As he concluded his trip on Monday, Tillerson noted that the administration is considering ending the travel ban on Chad, an important ally in the fight against terrorism in West Africa, Reuters reports. The secretary specified that Chad’s efforts to increase domestic security and control over its passports prompted the administration’s reconsideration of the ban on travel from Chad to the United States. President Trump will review a report on Chad’s progress next month and decide whether to lift the travel ban then. Throughout his trip to Africa, Secretary Tillerson stressed the importance of cooperation in the ongoing fight against terrorism on the continent; he warned against borrowing excessively from China in an effort to develop state infrastructure.

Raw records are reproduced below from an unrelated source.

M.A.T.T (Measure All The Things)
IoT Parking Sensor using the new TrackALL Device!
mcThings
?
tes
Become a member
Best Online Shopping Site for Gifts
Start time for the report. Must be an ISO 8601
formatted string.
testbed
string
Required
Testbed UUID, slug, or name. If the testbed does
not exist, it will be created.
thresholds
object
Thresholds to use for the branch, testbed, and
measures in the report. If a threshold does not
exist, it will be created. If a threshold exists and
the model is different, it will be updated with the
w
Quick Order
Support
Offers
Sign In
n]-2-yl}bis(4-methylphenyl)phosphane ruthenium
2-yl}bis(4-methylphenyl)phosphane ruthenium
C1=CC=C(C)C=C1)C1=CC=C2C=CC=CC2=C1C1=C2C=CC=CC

The Syrian government, with support from Russia and foreign Shiite militias, has wrested control of more than half of Eastern Ghouta from rebel forces, the Journal reports. The regime’s offensive on Eastern Ghouta has killed more than 800 civilians during intense bombardments and chemical weapons attacks over the last three weeks. Syrian President Bashar al-Assad has characterized the merciless assault on Ghouta as a campaign aimed at returning stability to the country; he denies targeting civilians, instead characterizing the people on the ground as terrorists, and refuses to admit to using chemical weapons. The Journal notes that the regime’s advances in Eastern Ghouta make its “recapture possibly imminent.” Eastern Ghouta is home to almost 400,000 Syrians. The regime has systematically denied them food and medical supplies for several years. A U.N. Security Council resolution mandating a 30-day ceasefire failed despite at least nominal unanimous support.
ICYMI: This Weekend on Lawfare
Matthew Kahn shared the Lawfare Podcast, a conversation between Benjamin Wittes and Yascha Mounk on Mounk’s new book, “The People vs. Democracy: Why Our Freedom Is in Danger and How to Save It.”
Austin Long examined the vulnerability of submarines in the event of a nuclear war, finding that they are difficult to target and highly likely to survive.